Making sense of Generative Adversarial Networks(GAN)

Why we need Generative Adversarial Network: –

If we show a lot and lots of pictures of a person and car to a neural network and tell the network which one is a car and which one is a person’s picture then eventually this network learns to differentiate between a person and a car. So, when you feed a new picture of a car or a person it will tell whether it’s a person or a car as shown in Figure 1.1. Basically, what this network does is that it constructs a structure that is meaningful if we look at it.

But if you tell this network to generate a new unseen picture of a person or a car then it won’t be able to do that as shown in Figure 1.2.

Convolution Neural Networks

Most often we need to generate new samples of the same Input distribution and for that, we need a generative model

Generative Network: –

Input Data To Generative Network

If we feed these three types of data to a Generative neural network then the network learned model will look like Figure 3. When we try to generate a sample form this trained generative neural network then it will generate Figure 4 since this is similar to the average of all three-input distribution. But by looking at it we say no this sample does not belong to any of the input data distribution. So, how to solve this problem. And the answer is randomness. So, the Generative models add randomness to generate indistinguishable results.

Figure3: Learned model, Figure 4: the output of the generative neural network

Adversarial Network: –

Suppose we want to train a network to correctly identify the digits from 0 to 9. We feed lots and lots of images of numbers 0,1, 2, and so on. While the training network gets rewarded for the right prediction and the wrong prediction network gives feedback and the network will adjust its weights accordingly and this process will get repeated over and over for all the images of all digits. But we as a human does not behave like this.

For example — Suppose as a teacher and you are teaching a child how to recognize 0–9 digits. For numbers 0, 2, 3, 4, 5, 6, 8, 9 he can get the right answer 70% time. But when he gets 1 and 7 digits, he is like 50–50(he is not able to tell). Because digits 1 and 7 looks similar to him. So, when you notice this then you start focusing on 1 and 7 where he faces most of the problem. And this kind of balance possible in humans because if you keep asking the same thing where he is failing then eventually, he will get demotivated and will give up, but that’s not the case with neural networks because NN doesn’t have feelings. We can train the network for these errors again and again until the error come down as to other numbers.

This is true that some people may have faced a situation where their teachers ask the same thing to their student where he keeps failing and which makes him feel that his teacher wants to fail him. And that’s behavior is actually adverse behavior.
How to make a similar scenario in neural networks?
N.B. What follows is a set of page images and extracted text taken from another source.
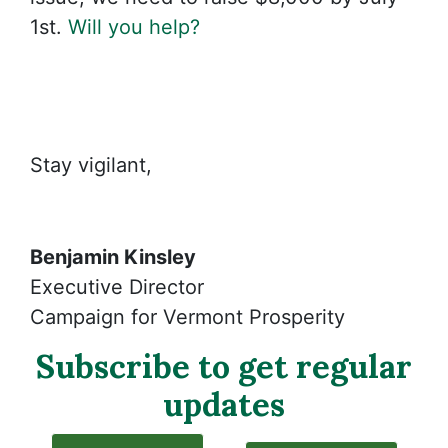
1st.
Will you help?
Stay vigilant,
Benjamin Kinsley
Executive Director
Campaign for Vermont Prosperity
Subscribe to get regular
updates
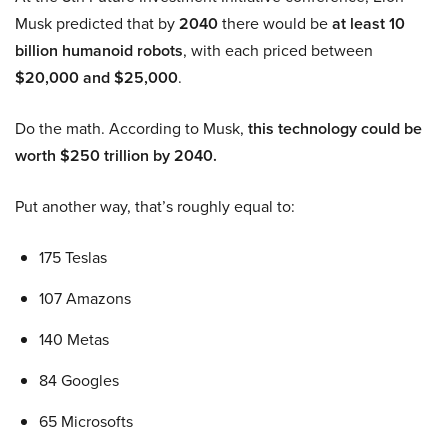
Musk predicted that by
2040
there would be
at least 10
billion humanoid robots
, with each priced between
$20,000 and $25,000
.
Do the math. According to Musk,
this technology could be
worth $250 trillion by 2040.
Put another way, that’s roughly equal to:
175 Teslas
107 Amazons
140 Metas
84 Googles
65 Microsofts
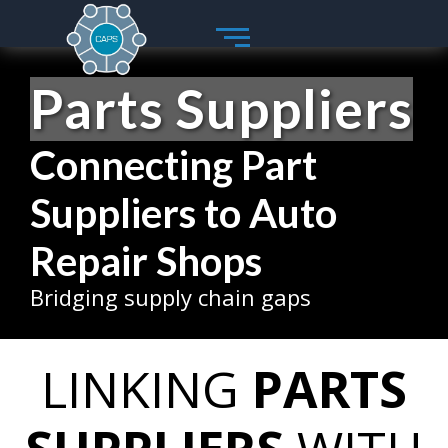
Skip
to
content
Parts Suppliers
Connecting Part
Suppliers to Auto
Repair Shops
Bridging supply chain gaps
LINKING
PARTS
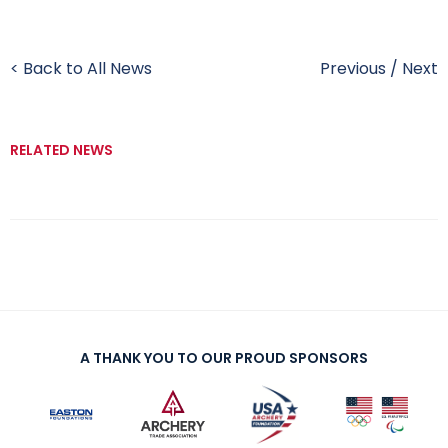
< Back to All News
Previous
/
Next
RELATED NEWS
A THANK YOU TO OUR PROUD SPONSORS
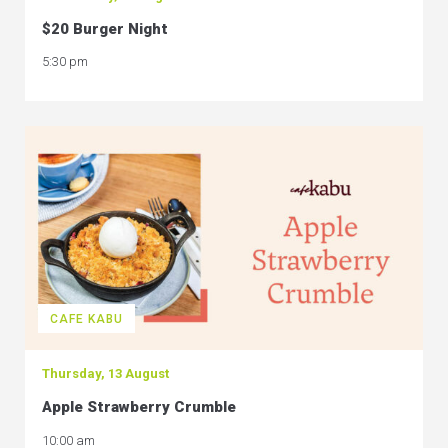
$20 Burger Night
5:30 pm
CAFE KABU
Thursday, 13 August
Apple Strawberry Crumble
10:00 am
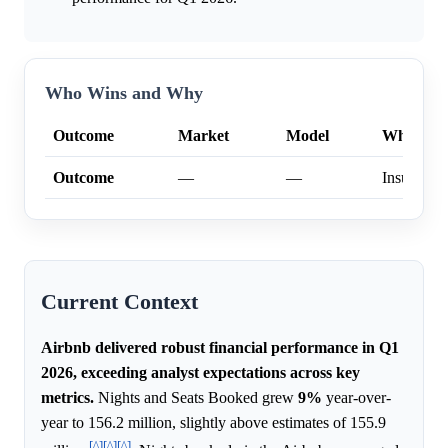
Who Wins and Why
Outcome
Market
Model
Why
Outcome
—
—
Insufficien
Current Context
Airbnb delivered robust financial performance in Q1
2026, exceeding analyst expectations across key
metrics.
Nights and Seats Booked grew
9%
year-over-
year to 156.2 million, slightly above estimates of 155.9
[^]
[^]
[^]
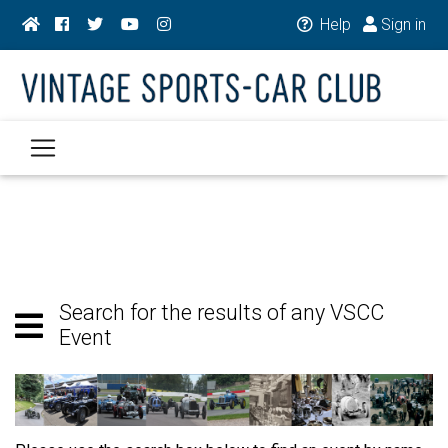
Help
Sign in
Search for the results of any VSCC
Event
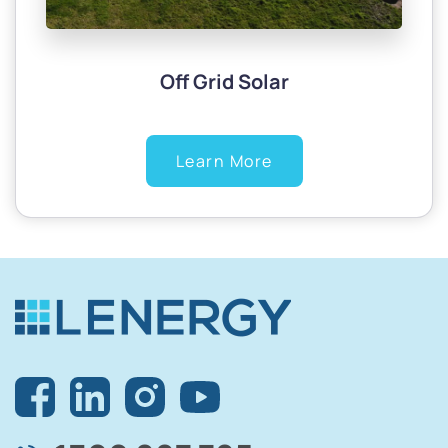
Off Grid Solar
Learn More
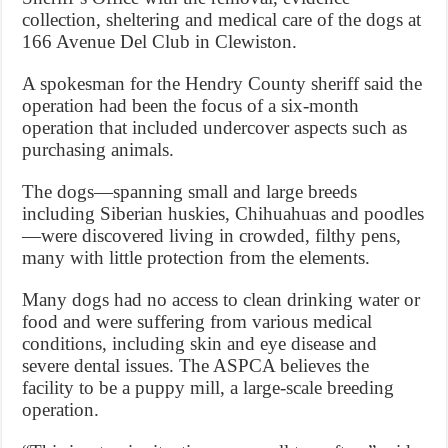
collection, sheltering and medical care of the dogs at
166 Avenue Del Club in Clewiston.
A spokesman for the Hendry County sheriff said the
operation had been the focus of a six-month
operation that included undercover aspects such as
purchasing animals.
The dogs—spanning small and large breeds
including Siberian huskies, Chihuahuas and poodles
—were discovered living in crowded, filthy pens,
many with little protection from the elements.
Many dogs had no access to clean drinking water or
food and were suffering from various medical
conditions, including skin and eye disease and
severe dental issues. The ASPCA believes the
facility to be a puppy mill, a large-scale breeding
operation.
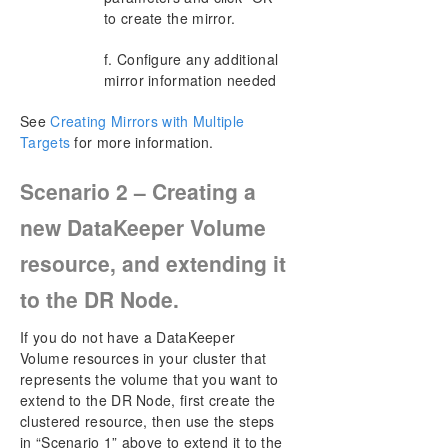
to create the mirror.
f. Configure any additional
mirror information needed
See
Creating Mirrors with Multiple
Targets
for more information.
Scenario 2 – Creating a
new DataKeeper Volume
resource, and extending it
to the DR Node.
If you do not have a DataKeeper
Volume resources in your cluster that
represents the volume that you want to
extend to the DR Node, first create the
clustered resource, then use the steps
in “Scenario 1” above to extend it to the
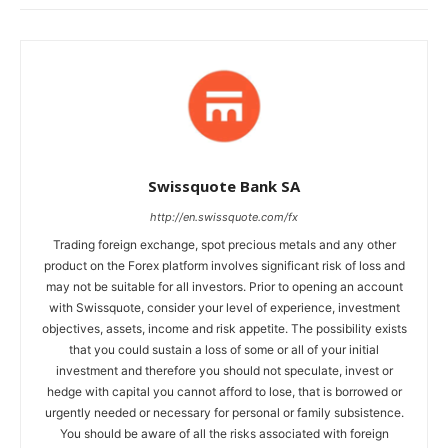
Swissquote Bank SA
http://en.swissquote.com/fx
Trading foreign exchange, spot precious metals and any other
product on the Forex platform involves significant risk of loss and
may not be suitable for all investors. Prior to opening an account
with Swissquote, consider your level of experience, investment
objectives, assets, income and risk appetite. The possibility exists
that you could sustain a loss of some or all of your initial
investment and therefore you should not speculate, invest or
hedge with capital you cannot afford to lose, that is borrowed or
urgently needed or necessary for personal or family subsistence.
You should be aware of all the risks associated with foreign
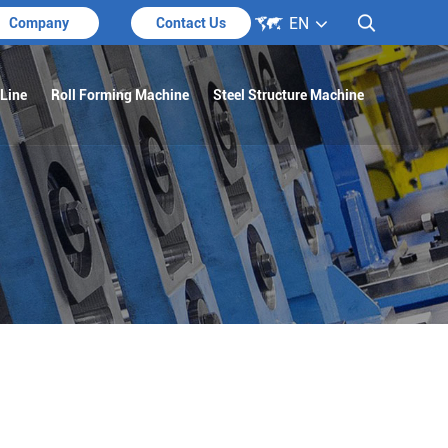

EN

Company
Contact Us
 Line
Roll Forming Machine
Steel Structure Machine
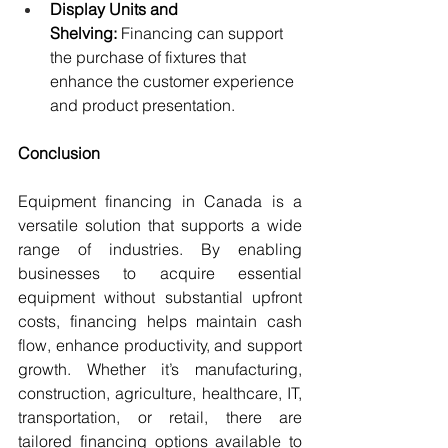
Display Units and 
Shelving:
 Financing can support 
the purchase of fixtures that 
enhance the customer experience 
and product presentation.
Conclusion
Equipment financing in Canada is a 
versatile solution that supports a wide 
range of industries. By enabling 
businesses to acquire essential 
equipment without substantial upfront 
costs, financing helps maintain cash 
flow, enhance productivity, and support 
growth. Whether it’s manufacturing, 
construction, agriculture, healthcare, IT, 
transportation, or retail, there are 
tailored financing options available to 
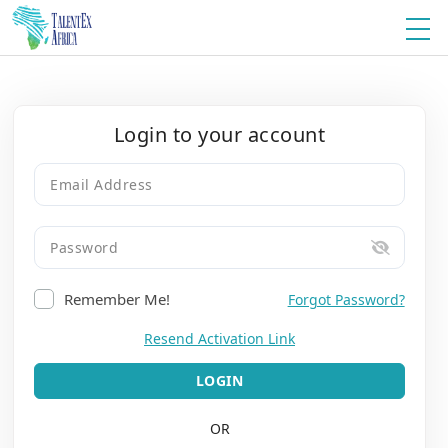
Login to your account
Remember Me!
Forgot Password?
Resend Activation Link
LOGIN
OR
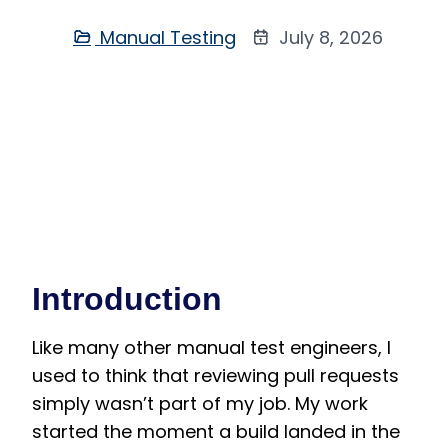
Manual Testing
July 8, 2026
Introduction
Like many other manual test engineers, I
used to think that reviewing pull requests
simply wasn’t part of my job. My work
started the moment a build landed in the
Actually, we can make an actual adverse network.
If there is some process which genuinely doing its best to make neural network to give us high error as much as possible and produce this effect and if it spots any weakness then it focuses on that therefore it forces the learner to learn not to have that weakness anymore.

GAN(Generative Adversarial Network: –

GAN is consisting of two models / One is Discriminator an another is Generator. While training GAN both these networks literally compete with each other. Both these networks compete for the only parameter and that is the discriminator error rate. The generator adjusts its weight to produce a higher error and the Discriminator learns to try to lower the error. Let’s understand with the help of an example.
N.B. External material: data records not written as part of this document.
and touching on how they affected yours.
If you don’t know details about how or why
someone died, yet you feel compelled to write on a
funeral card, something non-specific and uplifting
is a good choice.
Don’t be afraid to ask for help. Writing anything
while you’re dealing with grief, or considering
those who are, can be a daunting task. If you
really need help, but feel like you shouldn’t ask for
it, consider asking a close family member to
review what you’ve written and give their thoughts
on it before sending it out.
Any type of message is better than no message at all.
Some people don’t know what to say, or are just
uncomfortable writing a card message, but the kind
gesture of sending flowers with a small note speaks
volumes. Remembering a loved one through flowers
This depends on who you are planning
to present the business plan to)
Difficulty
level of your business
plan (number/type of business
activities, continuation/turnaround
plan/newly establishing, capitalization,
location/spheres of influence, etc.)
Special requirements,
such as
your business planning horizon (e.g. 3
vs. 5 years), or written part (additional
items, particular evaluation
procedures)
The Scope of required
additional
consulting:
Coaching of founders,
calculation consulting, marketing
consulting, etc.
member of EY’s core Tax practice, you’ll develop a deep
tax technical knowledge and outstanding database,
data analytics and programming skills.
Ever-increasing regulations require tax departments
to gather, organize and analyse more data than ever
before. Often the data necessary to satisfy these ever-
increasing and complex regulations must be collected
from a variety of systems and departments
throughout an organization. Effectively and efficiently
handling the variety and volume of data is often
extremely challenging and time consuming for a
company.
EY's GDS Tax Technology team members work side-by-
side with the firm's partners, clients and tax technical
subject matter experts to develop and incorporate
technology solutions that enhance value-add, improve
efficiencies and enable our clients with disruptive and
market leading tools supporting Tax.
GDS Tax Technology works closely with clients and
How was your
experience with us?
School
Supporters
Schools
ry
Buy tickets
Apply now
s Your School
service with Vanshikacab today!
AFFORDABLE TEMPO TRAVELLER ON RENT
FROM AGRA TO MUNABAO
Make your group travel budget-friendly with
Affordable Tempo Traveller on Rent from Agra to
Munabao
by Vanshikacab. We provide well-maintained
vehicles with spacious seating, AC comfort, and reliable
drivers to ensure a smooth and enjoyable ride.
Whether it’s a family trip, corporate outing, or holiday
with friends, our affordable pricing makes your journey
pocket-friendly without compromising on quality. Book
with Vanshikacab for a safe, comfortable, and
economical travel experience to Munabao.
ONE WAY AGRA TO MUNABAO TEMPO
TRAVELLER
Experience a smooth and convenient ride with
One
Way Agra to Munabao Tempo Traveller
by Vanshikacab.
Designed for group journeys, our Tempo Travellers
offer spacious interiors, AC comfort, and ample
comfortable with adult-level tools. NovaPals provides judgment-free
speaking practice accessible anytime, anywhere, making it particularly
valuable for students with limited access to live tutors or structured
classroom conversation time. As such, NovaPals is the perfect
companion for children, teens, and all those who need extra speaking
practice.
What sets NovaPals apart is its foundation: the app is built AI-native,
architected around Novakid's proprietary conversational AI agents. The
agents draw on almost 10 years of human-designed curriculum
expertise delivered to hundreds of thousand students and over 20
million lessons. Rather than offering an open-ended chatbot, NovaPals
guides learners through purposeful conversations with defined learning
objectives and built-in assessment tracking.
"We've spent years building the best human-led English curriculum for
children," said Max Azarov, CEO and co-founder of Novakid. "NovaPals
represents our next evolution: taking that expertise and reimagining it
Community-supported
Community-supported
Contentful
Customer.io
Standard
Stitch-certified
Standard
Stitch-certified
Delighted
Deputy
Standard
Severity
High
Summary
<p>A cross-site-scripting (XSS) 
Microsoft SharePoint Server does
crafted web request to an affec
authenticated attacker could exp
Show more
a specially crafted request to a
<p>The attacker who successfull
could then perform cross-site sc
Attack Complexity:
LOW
Figure 4:- GAN training process

Example: –

There is a forger who tries to make a fake painting to sell at a higher price. And there is one inspector to check the paintings to tell if a painting is fake or real.

So, initially, forger just draws some random lines on the paper and the inspector was like I hmm I am not sure. Because initially both Generator and Discrimination don’t have any learning.

Later forger painter learns more about different kinds of paint to make a painting that looks like the original painting and the inspector learns to the fined pattern to differentiate between fake and original painting. When Inspector looks at forgers newly generated painting then the inspector rejects it as it’s a fake and this process goes on. Eventually, a situation arises where Forger will make a picture that looks original, and Inspector tells that I am not sure whether is real or fake. In a neural network, terms Generate to produce a painting which looks like exactly original and Discriminator gives 0.5 as output which means discriminator is not able to differentiate between real and fake picture. At this point, we can chop off the Discriminator from the network to have a fully trained generator that can generate paintings that looks real.
There is more to this. If we feed lots of images of the car to the GAN network to generate a new car sample then one thing is sure that now GAN understands what is a car. Because the network will construct a structure which is also called a feature vector in latent space and these vectors are meaning full if we look at it. This latent space is a mapping to the input data distribution. And each dimension has meaning to particular features of the car. For example, if one axis in latent space belongs to the size of the car and another axis belongs to the color of the car.
So, if we move a data point in input distribution then there will be a very smooth transition in latent space also. And this causes the generation of a new unseen sample which is similar to input data distribution.